= YOUR OBJECTIVE =
Pictures aside, return all of the records exactly as they stand.

---

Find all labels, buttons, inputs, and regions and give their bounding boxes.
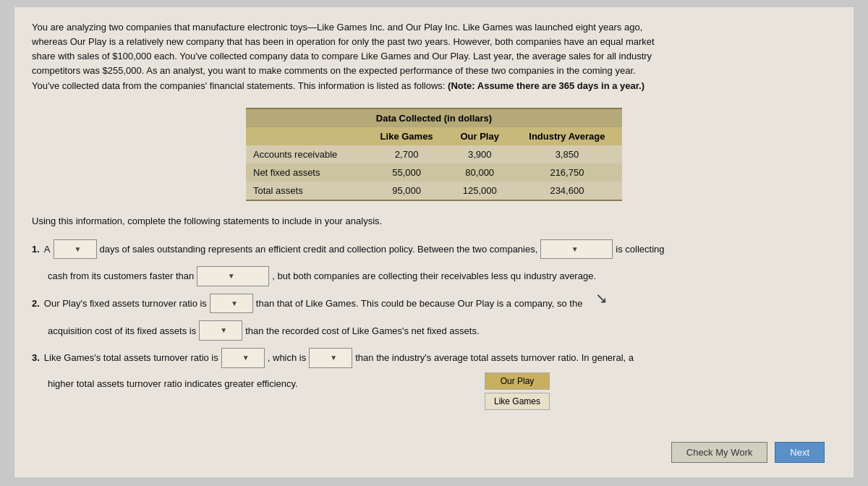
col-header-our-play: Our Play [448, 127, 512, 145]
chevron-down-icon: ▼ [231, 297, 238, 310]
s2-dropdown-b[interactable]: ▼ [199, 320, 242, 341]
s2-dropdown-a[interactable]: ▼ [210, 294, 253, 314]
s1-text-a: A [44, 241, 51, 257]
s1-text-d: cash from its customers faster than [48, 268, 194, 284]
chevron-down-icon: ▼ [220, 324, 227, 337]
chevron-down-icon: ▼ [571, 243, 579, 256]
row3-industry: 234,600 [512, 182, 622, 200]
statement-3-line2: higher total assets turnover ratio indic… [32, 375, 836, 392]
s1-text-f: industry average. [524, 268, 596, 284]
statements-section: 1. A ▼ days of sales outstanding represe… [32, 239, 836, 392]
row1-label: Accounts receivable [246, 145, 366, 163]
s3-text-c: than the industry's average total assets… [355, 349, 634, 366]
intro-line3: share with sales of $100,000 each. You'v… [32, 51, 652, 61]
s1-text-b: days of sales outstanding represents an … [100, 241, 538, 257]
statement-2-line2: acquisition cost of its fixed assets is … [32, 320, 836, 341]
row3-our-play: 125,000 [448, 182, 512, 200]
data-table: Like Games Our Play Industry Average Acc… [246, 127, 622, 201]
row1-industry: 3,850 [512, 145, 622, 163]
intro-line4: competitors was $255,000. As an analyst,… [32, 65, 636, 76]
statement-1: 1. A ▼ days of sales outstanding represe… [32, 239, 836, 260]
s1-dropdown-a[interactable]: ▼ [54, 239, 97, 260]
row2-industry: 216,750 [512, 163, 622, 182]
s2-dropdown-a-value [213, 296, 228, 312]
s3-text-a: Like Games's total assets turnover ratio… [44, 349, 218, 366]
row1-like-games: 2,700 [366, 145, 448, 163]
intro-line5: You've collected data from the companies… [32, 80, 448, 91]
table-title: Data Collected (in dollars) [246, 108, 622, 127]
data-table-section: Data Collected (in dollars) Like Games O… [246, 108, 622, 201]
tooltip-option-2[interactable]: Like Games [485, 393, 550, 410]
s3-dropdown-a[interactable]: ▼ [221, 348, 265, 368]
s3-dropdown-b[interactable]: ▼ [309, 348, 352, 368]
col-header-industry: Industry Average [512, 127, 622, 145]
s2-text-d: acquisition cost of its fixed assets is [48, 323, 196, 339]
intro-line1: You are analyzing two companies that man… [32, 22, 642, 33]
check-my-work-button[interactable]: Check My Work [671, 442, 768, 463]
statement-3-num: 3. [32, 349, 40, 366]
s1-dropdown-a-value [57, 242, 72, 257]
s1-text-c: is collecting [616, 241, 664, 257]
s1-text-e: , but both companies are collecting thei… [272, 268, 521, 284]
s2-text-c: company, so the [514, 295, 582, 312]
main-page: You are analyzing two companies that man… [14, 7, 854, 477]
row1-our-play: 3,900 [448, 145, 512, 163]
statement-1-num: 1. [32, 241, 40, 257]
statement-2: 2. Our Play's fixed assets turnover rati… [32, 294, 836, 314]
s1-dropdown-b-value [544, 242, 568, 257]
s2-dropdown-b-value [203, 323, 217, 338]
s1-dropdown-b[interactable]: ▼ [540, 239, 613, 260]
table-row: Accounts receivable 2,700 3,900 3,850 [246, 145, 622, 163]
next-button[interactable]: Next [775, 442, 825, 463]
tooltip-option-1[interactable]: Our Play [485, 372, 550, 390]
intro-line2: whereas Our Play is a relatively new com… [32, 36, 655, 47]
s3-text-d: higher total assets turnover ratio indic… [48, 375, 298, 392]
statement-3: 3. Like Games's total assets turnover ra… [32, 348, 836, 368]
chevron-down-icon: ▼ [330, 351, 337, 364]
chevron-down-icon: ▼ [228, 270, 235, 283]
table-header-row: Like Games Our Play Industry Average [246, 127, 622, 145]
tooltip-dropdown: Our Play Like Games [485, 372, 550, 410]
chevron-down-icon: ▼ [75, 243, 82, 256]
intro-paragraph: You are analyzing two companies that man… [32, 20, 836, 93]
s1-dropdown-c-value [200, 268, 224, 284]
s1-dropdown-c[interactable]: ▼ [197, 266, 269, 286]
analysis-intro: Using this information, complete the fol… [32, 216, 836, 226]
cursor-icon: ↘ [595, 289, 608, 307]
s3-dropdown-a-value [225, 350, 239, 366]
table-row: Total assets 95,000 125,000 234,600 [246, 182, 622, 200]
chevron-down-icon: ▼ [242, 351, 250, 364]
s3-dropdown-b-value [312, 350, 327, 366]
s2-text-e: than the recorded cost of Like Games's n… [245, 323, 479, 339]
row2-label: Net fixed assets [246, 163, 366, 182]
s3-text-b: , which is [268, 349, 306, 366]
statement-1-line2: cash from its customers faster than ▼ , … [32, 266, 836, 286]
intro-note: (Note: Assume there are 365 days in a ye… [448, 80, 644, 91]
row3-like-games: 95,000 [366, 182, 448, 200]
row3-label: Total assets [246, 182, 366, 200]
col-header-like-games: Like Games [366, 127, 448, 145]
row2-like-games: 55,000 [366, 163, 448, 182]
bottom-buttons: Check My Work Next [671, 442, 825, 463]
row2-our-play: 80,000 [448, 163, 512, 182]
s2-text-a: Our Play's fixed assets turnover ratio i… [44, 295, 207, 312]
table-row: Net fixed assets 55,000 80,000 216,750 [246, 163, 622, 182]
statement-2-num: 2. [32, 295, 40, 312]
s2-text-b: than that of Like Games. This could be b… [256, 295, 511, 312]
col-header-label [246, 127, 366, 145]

---

= OUTPUT FOR THIS TASK =
Find all labels, buttons, inputs, and regions and give their bounding boxes.
col-header-our-play: Our Play [448, 127, 512, 145]
chevron-down-icon: ▼ [231, 297, 238, 310]
s2-dropdown-b[interactable]: ▼ [199, 320, 242, 341]
s2-dropdown-a[interactable]: ▼ [210, 294, 253, 314]
s1-text-a: A [44, 241, 51, 257]
s1-text-d: cash from its customers faster than [48, 268, 194, 284]
chevron-down-icon: ▼ [220, 324, 227, 337]
chevron-down-icon: ▼ [571, 243, 579, 256]
row3-industry: 234,600 [512, 182, 622, 200]
statement-3-line2: higher total assets turnover ratio indic… [32, 375, 836, 392]
s1-text-f: industry average. [524, 268, 596, 284]
statements-section: 1. A ▼ days of sales outstanding represe… [32, 239, 836, 392]
row1-label: Accounts receivable [246, 145, 366, 163]
s3-text-c: than the industry's average total assets… [355, 349, 634, 366]
intro-line3: share with sales of $100,000 each. You'v… [32, 51, 652, 61]
s1-text-b: days of sales outstanding represents an … [100, 241, 538, 257]
statement-2-line2: acquisition cost of its fixed assets is … [32, 320, 836, 341]
row3-our-play: 125,000 [448, 182, 512, 200]
data-table: Like Games Our Play Industry Average Acc… [246, 127, 622, 201]
row1-industry: 3,850 [512, 145, 622, 163]
intro-line4: competitors was $255,000. As an analyst,… [32, 65, 636, 76]
statement-1: 1. A ▼ days of sales outstanding represe… [32, 239, 836, 260]
s1-dropdown-a[interactable]: ▼ [54, 239, 97, 260]
row2-industry: 216,750 [512, 163, 622, 182]
s2-dropdown-a-value [213, 296, 228, 312]
s3-text-a: Like Games's total assets turnover ratio… [44, 349, 218, 366]
row1-like-games: 2,700 [366, 145, 448, 163]
intro-line5: You've collected data from the companies… [32, 80, 448, 91]
table-title: Data Collected (in dollars) [246, 108, 622, 127]
data-table-section: Data Collected (in dollars) Like Games O… [246, 108, 622, 201]
tooltip-option-2[interactable]: Like Games [485, 393, 550, 410]
s3-dropdown-a[interactable]: ▼ [221, 348, 265, 368]
s3-dropdown-b[interactable]: ▼ [309, 348, 352, 368]
col-header-industry: Industry Average [512, 127, 622, 145]
s2-text-d: acquisition cost of its fixed assets is [48, 323, 196, 339]
intro-line1: You are analyzing two companies that man… [32, 22, 642, 33]
check-my-work-button[interactable]: Check My Work [671, 442, 768, 463]
statement-3-num: 3. [32, 349, 40, 366]
s1-dropdown-a-value [57, 242, 72, 257]
s1-text-c: is collecting [616, 241, 664, 257]
s1-text-e: , but both companies are collecting thei… [272, 268, 521, 284]
s2-text-c: company, so the [514, 295, 582, 312]
main-page: You are analyzing two companies that man… [14, 7, 854, 477]
row1-our-play: 3,900 [448, 145, 512, 163]
statement-1-num: 1. [32, 241, 40, 257]
statement-2: 2. Our Play's fixed assets turnover rati… [32, 294, 836, 314]
s1-dropdown-b-value [544, 242, 568, 257]
s2-dropdown-b-value [203, 323, 217, 338]
s1-dropdown-b[interactable]: ▼ [540, 239, 613, 260]
table-row: Accounts receivable 2,700 3,900 3,850 [246, 145, 622, 163]
next-button[interactable]: Next [775, 442, 825, 463]
tooltip-option-1[interactable]: Our Play [485, 372, 550, 390]
intro-line2: whereas Our Play is a relatively new com… [32, 36, 655, 47]
s3-text-d: higher total assets turnover ratio indic… [48, 375, 298, 392]
statement-3: 3. Like Games's total assets turnover ra… [32, 348, 836, 368]
chevron-down-icon: ▼ [330, 351, 337, 364]
chevron-down-icon: ▼ [228, 270, 235, 283]
table-header-row: Like Games Our Play Industry Average [246, 127, 622, 145]
tooltip-dropdown: Our Play Like Games [485, 372, 550, 410]
chevron-down-icon: ▼ [75, 243, 82, 256]
intro-paragraph: You are analyzing two companies that man… [32, 20, 836, 93]
s1-dropdown-c-value [200, 268, 224, 284]
s1-dropdown-c[interactable]: ▼ [197, 266, 269, 286]
analysis-intro: Using this information, complete the fol… [32, 216, 836, 226]
cursor-icon: ↘ [595, 289, 608, 307]
s3-dropdown-a-value [225, 350, 239, 366]
table-row: Total assets 95,000 125,000 234,600 [246, 182, 622, 200]
chevron-down-icon: ▼ [242, 351, 250, 364]
s3-dropdown-b-value [312, 350, 327, 366]
s2-text-e: than the recorded cost of Like Games's n… [245, 323, 479, 339]
row2-label: Net fixed assets [246, 163, 366, 182]
s3-text-b: , which is [268, 349, 306, 366]
statement-1-line2: cash from its customers faster than ▼ , … [32, 266, 836, 286]
intro-note: (Note: Assume there are 365 days in a ye… [448, 80, 644, 91]
row3-like-games: 95,000 [366, 182, 448, 200]
row3-label: Total assets [246, 182, 366, 200]
col-header-like-games: Like Games [366, 127, 448, 145]
row2-like-games: 55,000 [366, 163, 448, 182]
bottom-buttons: Check My Work Next [671, 442, 825, 463]
row2-our-play: 80,000 [448, 163, 512, 182]
s2-text-a: Our Play's fixed assets turnover ratio i… [44, 295, 207, 312]
table-row: Net fixed assets 55,000 80,000 216,750 [246, 163, 622, 182]
statement-2-num: 2. [32, 295, 40, 312]
s2-text-b: than that of Like Games. This could be b… [256, 295, 511, 312]
col-header-label [246, 127, 366, 145]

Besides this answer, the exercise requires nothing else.